What you need to know:

  •  It is squarely on Africans and especially Africans governments and rulers to fight the African cause, to chart an agenda for the continent...

Talk of renewed scrambling and jostling for a piece of the African continent has been around for a while in the media, academia and policy debates. What exactly is new in the scramble? What is the scramble for? Who are the new actors?  

In the final analysis, it comes down to the last question – the actors. China is the obvious new major actor that has sent tongues wagging, especially in the West.  China’s rise and sprawling influence, powered by its sheer and imposing economic presence, has unsettled traditional Western powers and fuelled a great deal of anxiety precisely because of China’s perceived disruption to the extant balance of power. 

In Europe and the United States, China is a handy bogeyman for politicians particularly those seeking to rally their bases and stir nationalist sentiments. On their part, the Chinese remain patently unbothered, indeed singularly focused on pressing on to the summit of global economic and military power.  With the ground shifting and the balance of power tilting, some strands of the West’s publics have conjured up a populist narrative of victimhood. 

This is incredible considering the centuries of Western domination of the world, often procured violently, and the vicious exploitation done with little regard for human dignity.  Today, it is not unusual to hear Western policymakers and politicians speak out forcefully against China’s alleged extractive and exploitative activities across African. 

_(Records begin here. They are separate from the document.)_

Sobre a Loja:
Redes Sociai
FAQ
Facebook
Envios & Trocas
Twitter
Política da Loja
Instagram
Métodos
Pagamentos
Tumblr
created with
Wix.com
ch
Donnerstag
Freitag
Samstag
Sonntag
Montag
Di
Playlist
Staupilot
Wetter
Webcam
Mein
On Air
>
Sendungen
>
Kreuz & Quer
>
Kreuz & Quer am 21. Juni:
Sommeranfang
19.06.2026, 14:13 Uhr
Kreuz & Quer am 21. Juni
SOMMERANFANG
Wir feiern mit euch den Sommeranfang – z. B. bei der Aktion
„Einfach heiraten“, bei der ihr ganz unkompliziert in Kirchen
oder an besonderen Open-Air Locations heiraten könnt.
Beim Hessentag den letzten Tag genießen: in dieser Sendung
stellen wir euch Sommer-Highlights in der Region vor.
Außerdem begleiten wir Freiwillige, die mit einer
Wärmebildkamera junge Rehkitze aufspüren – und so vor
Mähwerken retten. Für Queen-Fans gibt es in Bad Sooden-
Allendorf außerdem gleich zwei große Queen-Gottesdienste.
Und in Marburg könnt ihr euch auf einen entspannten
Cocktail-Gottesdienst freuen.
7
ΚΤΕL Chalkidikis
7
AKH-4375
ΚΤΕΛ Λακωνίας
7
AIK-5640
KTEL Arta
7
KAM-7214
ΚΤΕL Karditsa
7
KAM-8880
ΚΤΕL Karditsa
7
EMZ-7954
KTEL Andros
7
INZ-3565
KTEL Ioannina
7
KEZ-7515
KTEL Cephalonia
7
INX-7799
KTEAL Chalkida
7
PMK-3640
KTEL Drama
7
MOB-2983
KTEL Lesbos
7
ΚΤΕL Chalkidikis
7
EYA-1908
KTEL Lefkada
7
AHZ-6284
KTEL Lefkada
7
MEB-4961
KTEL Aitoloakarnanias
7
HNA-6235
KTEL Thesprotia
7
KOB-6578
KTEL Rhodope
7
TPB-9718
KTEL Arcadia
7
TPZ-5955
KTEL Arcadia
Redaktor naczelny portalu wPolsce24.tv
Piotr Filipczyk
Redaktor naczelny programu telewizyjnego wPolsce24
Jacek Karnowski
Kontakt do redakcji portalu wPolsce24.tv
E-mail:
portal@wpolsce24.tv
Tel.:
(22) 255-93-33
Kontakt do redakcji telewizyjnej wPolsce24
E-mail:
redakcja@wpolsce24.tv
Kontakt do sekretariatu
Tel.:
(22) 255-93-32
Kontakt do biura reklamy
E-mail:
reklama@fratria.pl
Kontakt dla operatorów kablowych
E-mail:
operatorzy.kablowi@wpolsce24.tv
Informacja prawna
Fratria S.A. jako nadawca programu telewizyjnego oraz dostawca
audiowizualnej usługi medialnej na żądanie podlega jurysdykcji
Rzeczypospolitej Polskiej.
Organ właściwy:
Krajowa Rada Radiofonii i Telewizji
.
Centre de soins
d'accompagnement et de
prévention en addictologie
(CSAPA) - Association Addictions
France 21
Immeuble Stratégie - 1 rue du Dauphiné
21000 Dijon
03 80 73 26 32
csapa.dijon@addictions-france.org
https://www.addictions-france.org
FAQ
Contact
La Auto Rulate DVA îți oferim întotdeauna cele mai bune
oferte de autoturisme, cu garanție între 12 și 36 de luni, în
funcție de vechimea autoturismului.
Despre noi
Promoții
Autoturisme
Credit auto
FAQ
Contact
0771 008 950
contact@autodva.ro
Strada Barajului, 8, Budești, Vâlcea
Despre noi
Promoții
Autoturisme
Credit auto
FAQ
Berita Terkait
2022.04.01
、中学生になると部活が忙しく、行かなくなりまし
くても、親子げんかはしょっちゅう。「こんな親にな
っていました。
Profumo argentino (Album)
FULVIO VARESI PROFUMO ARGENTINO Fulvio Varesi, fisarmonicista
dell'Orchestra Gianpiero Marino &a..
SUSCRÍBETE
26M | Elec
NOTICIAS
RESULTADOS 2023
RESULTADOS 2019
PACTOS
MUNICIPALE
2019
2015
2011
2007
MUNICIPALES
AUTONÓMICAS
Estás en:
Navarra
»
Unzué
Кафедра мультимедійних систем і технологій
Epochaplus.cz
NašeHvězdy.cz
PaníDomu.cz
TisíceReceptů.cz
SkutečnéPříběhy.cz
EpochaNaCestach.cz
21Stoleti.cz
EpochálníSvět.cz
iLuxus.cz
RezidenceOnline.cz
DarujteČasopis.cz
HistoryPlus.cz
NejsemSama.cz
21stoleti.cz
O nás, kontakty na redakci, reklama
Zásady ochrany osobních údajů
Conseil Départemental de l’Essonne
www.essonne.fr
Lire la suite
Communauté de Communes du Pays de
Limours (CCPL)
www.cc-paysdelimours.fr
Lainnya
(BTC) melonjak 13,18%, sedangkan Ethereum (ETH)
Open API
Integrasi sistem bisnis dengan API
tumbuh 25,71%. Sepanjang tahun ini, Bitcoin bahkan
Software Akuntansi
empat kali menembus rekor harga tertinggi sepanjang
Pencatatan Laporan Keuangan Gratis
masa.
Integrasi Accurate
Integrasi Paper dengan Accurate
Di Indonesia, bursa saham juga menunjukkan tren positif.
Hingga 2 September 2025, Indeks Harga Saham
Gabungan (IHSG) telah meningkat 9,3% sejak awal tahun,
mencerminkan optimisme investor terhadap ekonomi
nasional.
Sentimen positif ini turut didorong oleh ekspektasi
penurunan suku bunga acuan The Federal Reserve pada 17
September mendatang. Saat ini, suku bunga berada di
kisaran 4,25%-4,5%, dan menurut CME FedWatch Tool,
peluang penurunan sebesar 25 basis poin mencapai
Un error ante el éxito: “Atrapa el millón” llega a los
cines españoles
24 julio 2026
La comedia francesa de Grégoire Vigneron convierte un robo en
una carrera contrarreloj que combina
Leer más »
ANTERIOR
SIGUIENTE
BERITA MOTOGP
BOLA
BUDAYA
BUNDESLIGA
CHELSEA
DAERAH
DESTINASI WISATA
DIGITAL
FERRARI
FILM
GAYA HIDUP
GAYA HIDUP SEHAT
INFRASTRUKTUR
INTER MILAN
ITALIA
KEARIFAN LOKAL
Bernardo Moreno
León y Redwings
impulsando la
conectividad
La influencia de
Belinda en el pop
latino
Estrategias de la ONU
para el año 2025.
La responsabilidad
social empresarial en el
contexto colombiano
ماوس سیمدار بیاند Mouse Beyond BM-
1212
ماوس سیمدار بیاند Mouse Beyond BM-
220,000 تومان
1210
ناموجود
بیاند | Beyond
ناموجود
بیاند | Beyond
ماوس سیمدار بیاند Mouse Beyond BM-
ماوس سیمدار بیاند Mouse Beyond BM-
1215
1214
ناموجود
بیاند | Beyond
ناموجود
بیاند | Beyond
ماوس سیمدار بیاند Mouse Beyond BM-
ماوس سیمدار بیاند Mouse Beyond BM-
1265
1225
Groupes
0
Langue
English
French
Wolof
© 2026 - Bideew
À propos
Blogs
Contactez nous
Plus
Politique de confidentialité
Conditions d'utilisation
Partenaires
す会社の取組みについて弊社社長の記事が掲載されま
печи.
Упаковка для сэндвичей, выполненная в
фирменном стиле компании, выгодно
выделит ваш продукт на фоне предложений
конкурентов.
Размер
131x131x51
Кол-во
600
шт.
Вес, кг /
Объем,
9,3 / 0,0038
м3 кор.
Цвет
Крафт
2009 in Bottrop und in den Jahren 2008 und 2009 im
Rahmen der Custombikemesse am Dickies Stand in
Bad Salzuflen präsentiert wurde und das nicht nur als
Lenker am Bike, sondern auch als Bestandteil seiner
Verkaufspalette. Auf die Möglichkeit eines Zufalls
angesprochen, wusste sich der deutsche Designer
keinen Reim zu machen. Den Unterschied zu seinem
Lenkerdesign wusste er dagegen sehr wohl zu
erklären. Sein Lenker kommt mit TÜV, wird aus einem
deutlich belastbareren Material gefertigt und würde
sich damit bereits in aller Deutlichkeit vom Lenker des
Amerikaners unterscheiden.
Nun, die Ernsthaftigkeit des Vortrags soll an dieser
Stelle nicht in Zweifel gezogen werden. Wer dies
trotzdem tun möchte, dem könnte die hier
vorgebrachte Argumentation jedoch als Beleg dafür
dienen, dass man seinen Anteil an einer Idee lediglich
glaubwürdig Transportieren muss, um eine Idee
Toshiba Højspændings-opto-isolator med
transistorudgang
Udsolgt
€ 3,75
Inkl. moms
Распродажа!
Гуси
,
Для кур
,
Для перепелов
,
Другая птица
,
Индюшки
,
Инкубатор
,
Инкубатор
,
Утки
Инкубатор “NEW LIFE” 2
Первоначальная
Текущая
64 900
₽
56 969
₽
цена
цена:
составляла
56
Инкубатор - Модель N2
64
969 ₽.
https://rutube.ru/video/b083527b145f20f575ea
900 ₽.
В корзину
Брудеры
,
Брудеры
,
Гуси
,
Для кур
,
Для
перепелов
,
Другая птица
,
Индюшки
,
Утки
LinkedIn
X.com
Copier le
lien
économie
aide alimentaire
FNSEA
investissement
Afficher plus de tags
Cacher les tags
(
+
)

To be sure, undoubtedly, the Chinese are doing what the Europeans did for centuries – pursue their interests and secure their strategic goals. There is no other way around the bold assumption that external powers roaming the continent, and struggling to establish a firm stranglehold, are doing so for their own immediate and long-term interests.  When the Chinese built the headquarters of the African Union, it was not for charity. When the US Secretary of State, Mr Antony Blinken, is seen watching the African Cup of Nations football game in Abidjan, Ivory Coast, he is not doing this for some selfless love of Africa.  

It is okay for the West to purport to carry the ‘Whiteman’s burden’ of working to save Africans from the rapacious and supposedly immoral actions of China in its pursuit of economic and geostrategic interests in Africa. But it is squarely on Africans and especially Africans governments and rulers to fight the African cause, to chart an agenda for the continent, protect our strategic interests and advance the needs of the continent. 

Here is the bottomline: by all official measures, statistics and standards, we are the poorest continent of the world. The socioeconomic conditions of most of our people remain utterly appalling. For this, we are despised and disrespected, our due dignity denied because of our poverty. 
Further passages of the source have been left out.